Wednesday, 17 August 2011

burke and hare

You know, I have to say I found Burke and Hare more than a little disappointing.

It's difficult to really pin it down to one single thing, but if I was forced to do so it would be that it just wasn't funny enough. Comedy, of course, is a very subjective thing, but generally I like black comedy's, which this is - it could hardly be anything else, given its subject matter of two people murdering to feed the need for cadavers for medical training purposes.

There are of course many changes and omissions to the actual story. For example, some of the more unpalatable murdering of children is totally excised.

Additions include threads being added involving something akin to organised crime and the production of a play. I have to say, many of these, to me, seemed a little un-necessary and rather like the writer scrabbling around to add in more traditional narrative elements or to give elements of redemption to the characters, who were actually thoroughly unpleasant.

They also weren't particularly well developed, with the organised crime bit being rather slap-dash and not making a lot of sense. And I didn't get the whole photographing of corpses idea - why was that useful? And why, wanting to avoid spoilers, did the bit at the end happen, when they do what they do to the photos?

I also have to say that the Bill Bailey role of opening and closing narration felt a little ham-fisted to me. There were a few nice gags in his bits, but they felt very artificial and the into especially was something of an info dump, which is never a good way to start a film.

But as I say, the real failure was the humour. I dunno, it seemed to not want to tread too far was the problem. So it's a black comedy and you expect to be laughing at things that aren't really pleasant, yet it seemed to shy away from really going for it.

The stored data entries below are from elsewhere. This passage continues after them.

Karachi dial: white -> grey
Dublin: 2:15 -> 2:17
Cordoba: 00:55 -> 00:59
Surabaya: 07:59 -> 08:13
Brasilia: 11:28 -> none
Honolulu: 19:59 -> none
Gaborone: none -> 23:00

So there seemed to be a lot of bits where they cut away or skipped ahead when really showing more of it and/or making the murders much more farcical would have given greater laughs.

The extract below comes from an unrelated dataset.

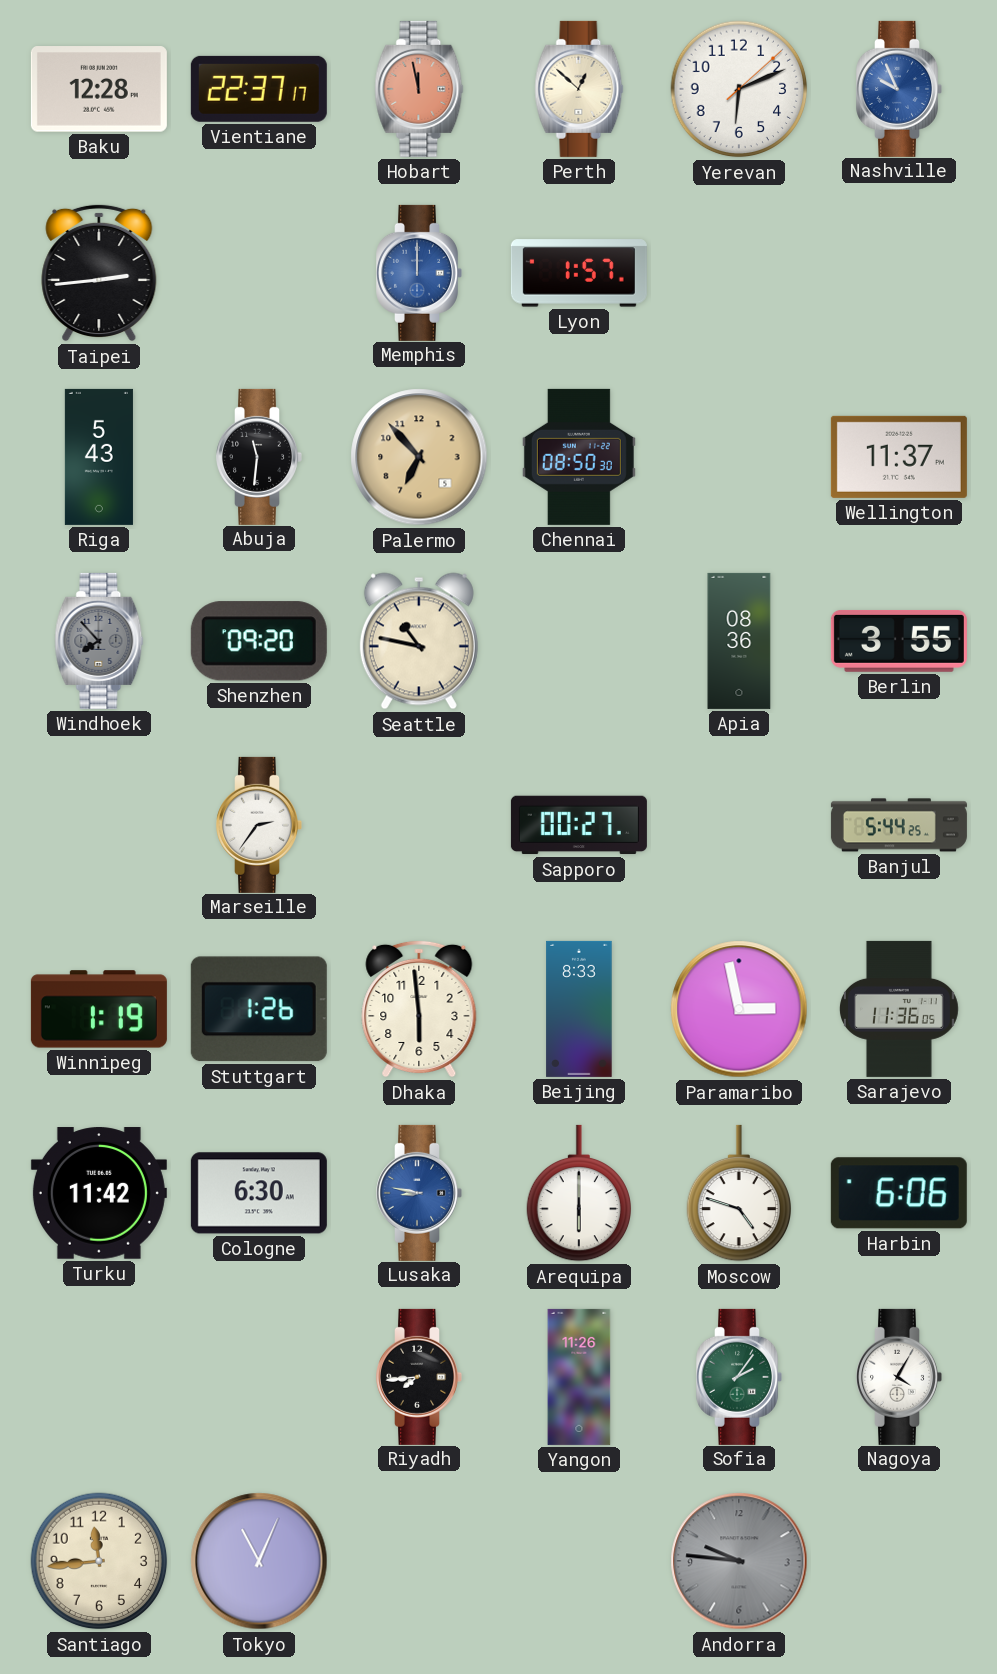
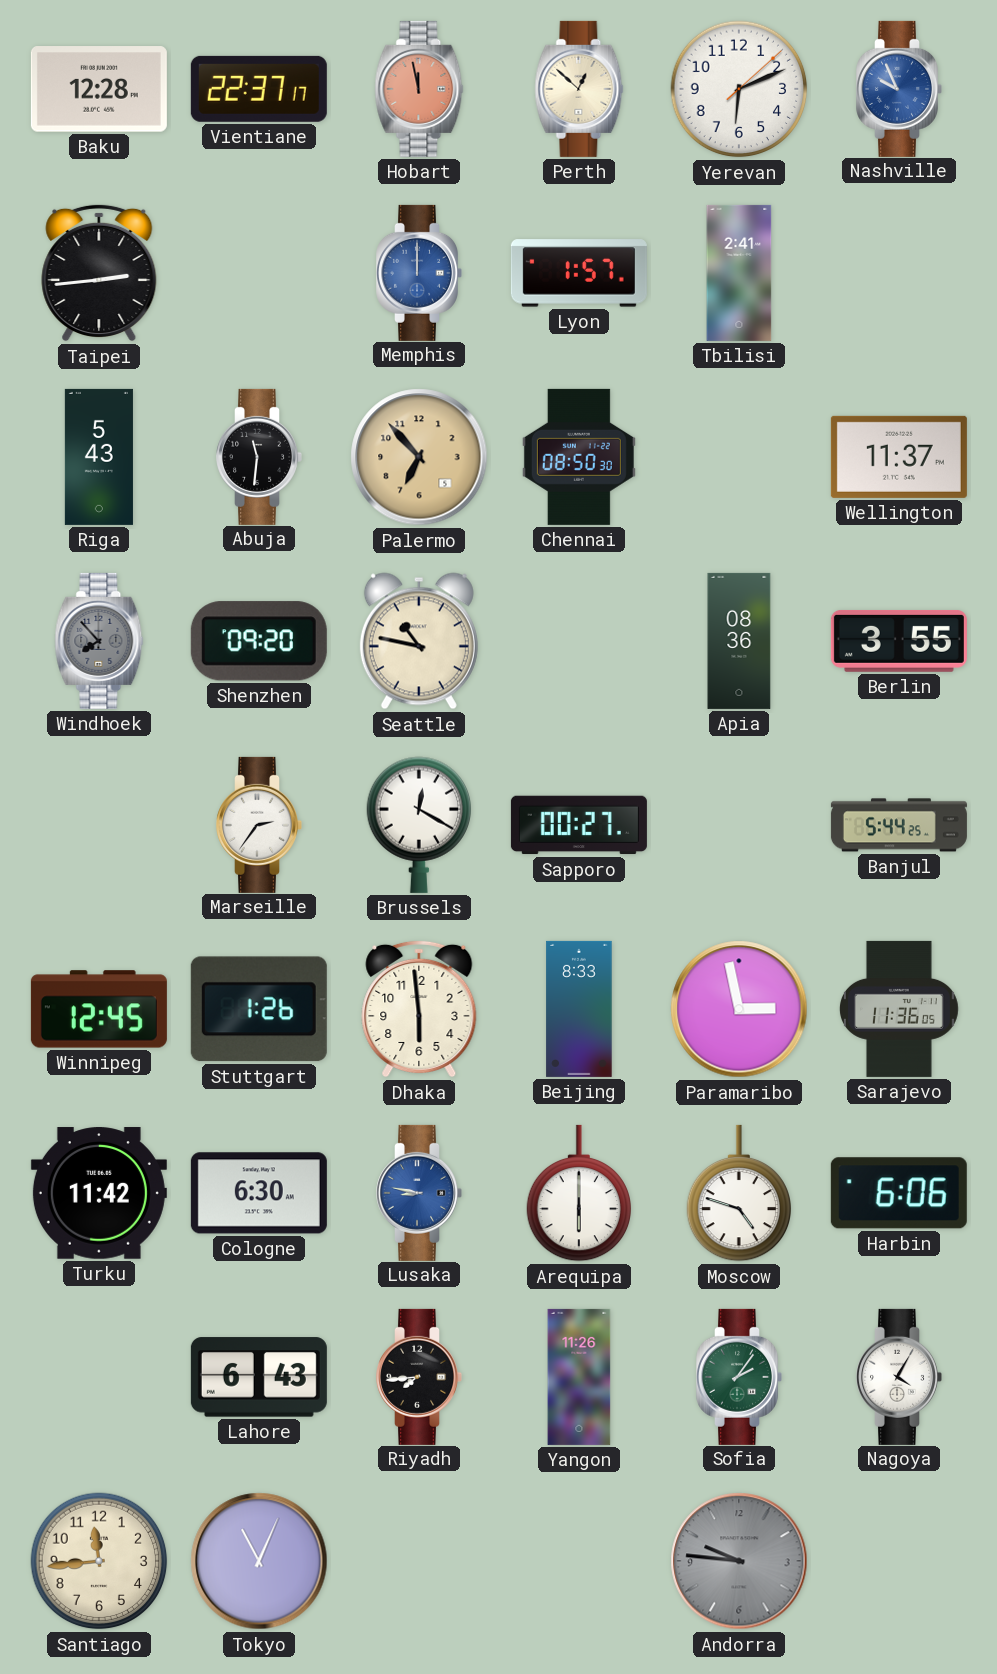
Tbilisi: none -> 2:41
Brussels: none -> 12:20
Winnipeg: 1:19 -> 12:45
Lahore: none -> 6:43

With this being a John Landis film I was expecting it to be a little more gory too, and for laughs to come from that, but, while there were some gory bits, they weren't really played for laughs much and there weren't as many as I was expecting.

It also didn't really seem to capitalise on some of the key bits. So "Burking" is a name that's been given to how they murdered people - suffocating and smothering them, yet most of the people we see being killed aren't really killed like that. We also don't really see them kill that many people.

It all just felt like a bit of a damp squib, which was a shame.

The DVD also lacked any extras at all - there were only trailers for other films.